[Start of Attachment]
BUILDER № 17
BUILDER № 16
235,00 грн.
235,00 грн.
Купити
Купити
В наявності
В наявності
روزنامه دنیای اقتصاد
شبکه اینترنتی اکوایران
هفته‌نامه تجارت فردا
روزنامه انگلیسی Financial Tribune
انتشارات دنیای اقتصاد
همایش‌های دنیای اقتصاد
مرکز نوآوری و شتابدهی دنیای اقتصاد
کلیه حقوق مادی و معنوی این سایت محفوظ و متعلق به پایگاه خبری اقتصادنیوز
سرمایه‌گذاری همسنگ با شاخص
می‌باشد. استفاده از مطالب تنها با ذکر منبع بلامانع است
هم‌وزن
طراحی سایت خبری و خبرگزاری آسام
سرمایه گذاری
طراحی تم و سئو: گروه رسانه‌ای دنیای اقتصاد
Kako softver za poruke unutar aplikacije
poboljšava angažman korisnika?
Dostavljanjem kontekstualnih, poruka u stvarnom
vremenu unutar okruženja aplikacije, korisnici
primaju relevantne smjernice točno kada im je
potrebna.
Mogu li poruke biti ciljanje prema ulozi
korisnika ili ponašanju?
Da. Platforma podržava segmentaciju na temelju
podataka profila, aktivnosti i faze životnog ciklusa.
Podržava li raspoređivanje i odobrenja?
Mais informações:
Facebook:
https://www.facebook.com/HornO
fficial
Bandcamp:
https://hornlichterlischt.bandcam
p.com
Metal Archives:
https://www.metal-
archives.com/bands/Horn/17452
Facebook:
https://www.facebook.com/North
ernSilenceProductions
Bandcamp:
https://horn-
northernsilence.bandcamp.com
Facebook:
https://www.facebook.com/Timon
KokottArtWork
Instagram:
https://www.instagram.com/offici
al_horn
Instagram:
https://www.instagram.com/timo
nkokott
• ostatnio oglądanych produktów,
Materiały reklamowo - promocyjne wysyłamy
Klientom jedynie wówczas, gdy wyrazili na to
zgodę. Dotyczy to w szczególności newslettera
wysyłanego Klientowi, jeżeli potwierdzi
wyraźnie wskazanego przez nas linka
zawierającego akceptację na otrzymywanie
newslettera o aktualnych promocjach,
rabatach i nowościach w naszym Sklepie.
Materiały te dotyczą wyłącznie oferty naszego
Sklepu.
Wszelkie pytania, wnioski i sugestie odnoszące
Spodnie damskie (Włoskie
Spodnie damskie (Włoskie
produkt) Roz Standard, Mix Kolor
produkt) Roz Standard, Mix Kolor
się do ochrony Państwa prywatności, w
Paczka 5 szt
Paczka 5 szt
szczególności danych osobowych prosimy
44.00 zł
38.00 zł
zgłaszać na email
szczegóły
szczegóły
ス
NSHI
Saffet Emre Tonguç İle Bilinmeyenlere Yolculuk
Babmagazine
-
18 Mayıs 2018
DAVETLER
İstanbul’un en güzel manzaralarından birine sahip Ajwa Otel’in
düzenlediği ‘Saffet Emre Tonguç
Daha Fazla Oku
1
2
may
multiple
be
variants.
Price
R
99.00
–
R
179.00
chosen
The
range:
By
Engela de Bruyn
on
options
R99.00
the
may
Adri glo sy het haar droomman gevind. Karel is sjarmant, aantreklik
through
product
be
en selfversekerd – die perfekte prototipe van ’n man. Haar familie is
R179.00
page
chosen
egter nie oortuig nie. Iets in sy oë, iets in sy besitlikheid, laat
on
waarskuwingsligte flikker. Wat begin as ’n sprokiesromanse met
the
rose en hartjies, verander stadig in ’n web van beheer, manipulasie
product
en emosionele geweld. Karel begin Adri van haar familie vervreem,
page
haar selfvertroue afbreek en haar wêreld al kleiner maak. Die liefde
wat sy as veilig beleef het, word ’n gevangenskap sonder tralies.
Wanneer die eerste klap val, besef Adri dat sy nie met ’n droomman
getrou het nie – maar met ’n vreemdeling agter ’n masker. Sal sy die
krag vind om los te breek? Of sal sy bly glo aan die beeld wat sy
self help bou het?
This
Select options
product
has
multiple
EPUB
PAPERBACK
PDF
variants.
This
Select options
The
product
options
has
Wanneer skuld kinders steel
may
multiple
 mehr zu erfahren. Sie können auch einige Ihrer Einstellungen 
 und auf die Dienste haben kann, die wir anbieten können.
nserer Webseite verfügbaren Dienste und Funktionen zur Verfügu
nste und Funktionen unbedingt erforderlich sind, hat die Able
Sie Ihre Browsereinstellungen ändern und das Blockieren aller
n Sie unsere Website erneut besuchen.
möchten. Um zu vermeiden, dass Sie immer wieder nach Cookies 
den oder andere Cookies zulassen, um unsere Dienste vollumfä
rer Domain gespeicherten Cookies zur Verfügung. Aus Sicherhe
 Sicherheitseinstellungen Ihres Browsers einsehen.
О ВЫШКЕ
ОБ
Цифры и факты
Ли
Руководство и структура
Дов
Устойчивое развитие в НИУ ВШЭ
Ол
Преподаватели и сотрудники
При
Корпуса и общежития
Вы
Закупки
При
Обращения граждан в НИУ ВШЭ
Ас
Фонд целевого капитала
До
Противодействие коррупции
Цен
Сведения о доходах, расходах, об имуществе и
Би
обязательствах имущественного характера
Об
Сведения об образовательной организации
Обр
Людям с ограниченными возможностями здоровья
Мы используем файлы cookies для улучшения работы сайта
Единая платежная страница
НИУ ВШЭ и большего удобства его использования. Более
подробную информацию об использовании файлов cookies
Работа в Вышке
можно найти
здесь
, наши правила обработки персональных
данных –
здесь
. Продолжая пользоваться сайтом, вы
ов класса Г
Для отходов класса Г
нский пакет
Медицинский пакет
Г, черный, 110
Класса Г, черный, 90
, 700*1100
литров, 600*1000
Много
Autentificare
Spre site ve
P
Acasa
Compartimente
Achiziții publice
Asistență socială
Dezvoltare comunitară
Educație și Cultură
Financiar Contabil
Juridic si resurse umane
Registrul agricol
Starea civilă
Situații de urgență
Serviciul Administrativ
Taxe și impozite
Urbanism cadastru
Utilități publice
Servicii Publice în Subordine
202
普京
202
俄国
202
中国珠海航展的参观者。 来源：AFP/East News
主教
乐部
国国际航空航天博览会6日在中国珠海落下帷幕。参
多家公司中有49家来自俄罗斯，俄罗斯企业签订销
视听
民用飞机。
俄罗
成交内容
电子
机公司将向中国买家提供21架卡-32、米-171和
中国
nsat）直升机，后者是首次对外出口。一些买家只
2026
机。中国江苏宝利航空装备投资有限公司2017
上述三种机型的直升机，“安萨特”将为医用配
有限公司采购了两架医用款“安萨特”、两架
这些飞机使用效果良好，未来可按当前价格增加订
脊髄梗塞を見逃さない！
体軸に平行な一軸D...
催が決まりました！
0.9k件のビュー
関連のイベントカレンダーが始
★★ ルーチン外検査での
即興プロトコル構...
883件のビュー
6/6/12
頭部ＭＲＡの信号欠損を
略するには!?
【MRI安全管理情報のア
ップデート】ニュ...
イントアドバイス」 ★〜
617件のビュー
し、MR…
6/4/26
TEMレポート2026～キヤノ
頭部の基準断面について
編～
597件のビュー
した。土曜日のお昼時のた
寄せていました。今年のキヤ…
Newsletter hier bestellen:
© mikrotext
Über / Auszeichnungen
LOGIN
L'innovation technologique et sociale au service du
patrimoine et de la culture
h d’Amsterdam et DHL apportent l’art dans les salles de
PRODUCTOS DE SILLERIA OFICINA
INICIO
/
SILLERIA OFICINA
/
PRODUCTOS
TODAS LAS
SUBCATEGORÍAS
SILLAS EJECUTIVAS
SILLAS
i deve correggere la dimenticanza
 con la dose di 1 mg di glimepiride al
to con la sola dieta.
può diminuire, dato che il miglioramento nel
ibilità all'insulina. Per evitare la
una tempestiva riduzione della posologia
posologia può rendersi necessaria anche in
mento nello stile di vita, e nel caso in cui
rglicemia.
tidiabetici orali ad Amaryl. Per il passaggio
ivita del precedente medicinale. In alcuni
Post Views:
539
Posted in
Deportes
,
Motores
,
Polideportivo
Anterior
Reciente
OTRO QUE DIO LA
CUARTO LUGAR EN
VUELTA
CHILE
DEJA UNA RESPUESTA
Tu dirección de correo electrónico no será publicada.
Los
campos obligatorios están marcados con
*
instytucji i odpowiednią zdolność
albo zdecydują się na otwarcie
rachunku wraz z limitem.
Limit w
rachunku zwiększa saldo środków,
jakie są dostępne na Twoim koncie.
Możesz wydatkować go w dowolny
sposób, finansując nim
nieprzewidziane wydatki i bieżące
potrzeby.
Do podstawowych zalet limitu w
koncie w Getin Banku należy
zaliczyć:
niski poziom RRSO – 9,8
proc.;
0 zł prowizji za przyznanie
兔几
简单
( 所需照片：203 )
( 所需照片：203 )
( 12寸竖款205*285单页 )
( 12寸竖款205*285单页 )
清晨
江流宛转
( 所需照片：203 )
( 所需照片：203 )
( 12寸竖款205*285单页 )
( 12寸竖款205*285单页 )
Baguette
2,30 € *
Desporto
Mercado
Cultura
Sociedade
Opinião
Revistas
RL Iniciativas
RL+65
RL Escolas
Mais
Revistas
[End of Attachment]
▸ Action item:
Select all lines in the listing above where the word "unutar" appears, and show them.

▸ Response:
Kako softver za poruke unutar aplikacije
vremenu unutar okruženja aplikacije, korisnici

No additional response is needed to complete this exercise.